She was born in Rome of well-born parents and left an orphan at the age of three. As an orphan, she was taken into a women’s monastery near Rome, where the abbess was one Sophia, a nun of a high level of perfection. After seventeen years, Anastasia was known in the whole neighborhood to the Christians as a great ascetic, and to the pagans as a rare beauty. The pagan administrator of the city, Probus, heard of her and sent soldiers to bring her to him. The good Abbess Sophia counseled Anastasia for two hours on how to keep the Faith, how to resist flattering delusion and how to endure torture. Anastasia said to her, "My heart is ready to suffer for Christ; my soul is ready to die for my beloved Jesus." Brought before the governor, Anastasia openly proclaimed her faith in Christ the Lord and when the governor tried to dissuade her from the Faith, first with promises and then with threats, the holy maiden said to him, "I am ready to die for my Lord, not once but - oh, if it were only possible! - a thousand times." When they stripped her naked, to humiliate her, she cried to the judge, "Whip me and cut at me and beat me; my naked body will be hidden by wounds, and my shame will be covered by my blood!" She was whipped and beaten and cut about.
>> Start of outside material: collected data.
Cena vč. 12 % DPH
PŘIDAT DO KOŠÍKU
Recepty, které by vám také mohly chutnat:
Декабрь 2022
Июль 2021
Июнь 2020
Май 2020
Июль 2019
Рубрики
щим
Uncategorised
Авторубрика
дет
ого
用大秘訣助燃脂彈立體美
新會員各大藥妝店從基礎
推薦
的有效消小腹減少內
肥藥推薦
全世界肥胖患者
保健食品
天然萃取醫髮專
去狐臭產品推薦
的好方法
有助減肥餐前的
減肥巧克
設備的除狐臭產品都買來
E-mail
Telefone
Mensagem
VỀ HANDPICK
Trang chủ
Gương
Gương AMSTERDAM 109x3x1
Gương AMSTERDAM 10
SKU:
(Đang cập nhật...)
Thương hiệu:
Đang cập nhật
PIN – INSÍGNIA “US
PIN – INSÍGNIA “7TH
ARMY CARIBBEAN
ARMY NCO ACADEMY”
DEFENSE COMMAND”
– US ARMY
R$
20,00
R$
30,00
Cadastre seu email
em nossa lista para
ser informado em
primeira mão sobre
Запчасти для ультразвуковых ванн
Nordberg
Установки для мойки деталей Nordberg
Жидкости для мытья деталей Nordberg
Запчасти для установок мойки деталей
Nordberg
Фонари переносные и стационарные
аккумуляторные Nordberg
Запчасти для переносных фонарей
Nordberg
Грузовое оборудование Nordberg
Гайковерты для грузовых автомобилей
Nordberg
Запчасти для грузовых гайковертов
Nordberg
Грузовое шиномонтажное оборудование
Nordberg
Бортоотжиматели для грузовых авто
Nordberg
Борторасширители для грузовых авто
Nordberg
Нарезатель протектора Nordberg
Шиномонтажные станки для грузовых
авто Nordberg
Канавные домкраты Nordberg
She twice felt a great thirst and asked for water, and a Christian, Cyril, gave her a drink, for which he was blessed by the martyr and beheaded by the pagans. Then her breasts and tongue were cut off, and an angel of God appeared to her and upheld her. She was finally beheaded with the sword outside the city. Blessed Sophia found her body and buried it, and Anastasia was crowned with the wreath of martyrdom under the Emperor Decius (249-251).

Troparion, Tone 4:
O holy Virgin Anastasia,/ thou didst redden thy robe of purity/ with the blood of thy martyr’s contest./ Thou dost illumine the world with the grace of healing/ and intercede with Christ our God for our souls.

Kontakion, Tone 3:
Purified by the streams of thy virginity/ and crowned by the blood of martyrdom,/ thou dost grant healing to those in sickness,/ and salvation to those who lovingly pray to thee./ For Christ has given thee strength which flows to us as a stream of grace,/ O Virgin Martyr Anastasia.